* [About this exercise]: When you restate the entries that follow, keep every word exactly and drop the pictures.

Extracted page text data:
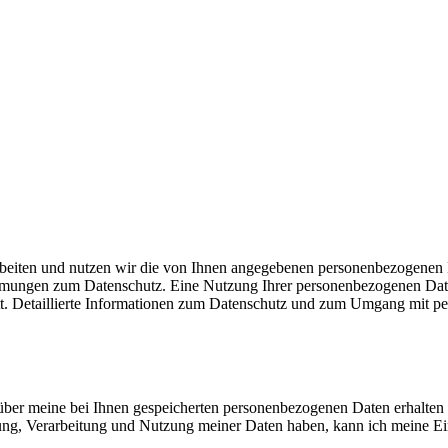
arbeiten und nutzen wir die von Ihnen angegebenen personenbezogene
mungen zum Datenschutz. Eine Nutzung Ihrer personenbezogenen Daten
tatt. Detaillierte Informationen zum Datenschutz und zum Umgang mit p
er meine bei Ihnen gespeicherten personenbezogenen Daten erhalten 
rung, Verarbeitung und Nutzung meiner Daten haben, kann ich meine 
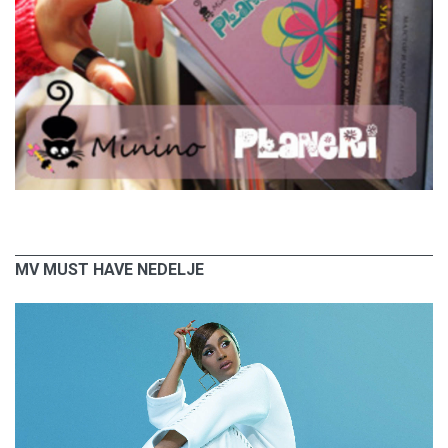
MV MUST HAVE NEDELJE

* [Your response]:
arbeiten und nutzen wir die von Ihnen angegebenen personenbezogene
mungen zum Datenschutz. Eine Nutzung Ihrer personenbezogenen Daten
tatt. Detaillierte Informationen zum Datenschutz und zum Umgang mit p
er meine bei Ihnen gespeicherten personenbezogenen Daten erhalten 
rung, Verarbeitung und Nutzung meiner Daten haben, kann ich meine 
MV MUST HAVE NEDELJE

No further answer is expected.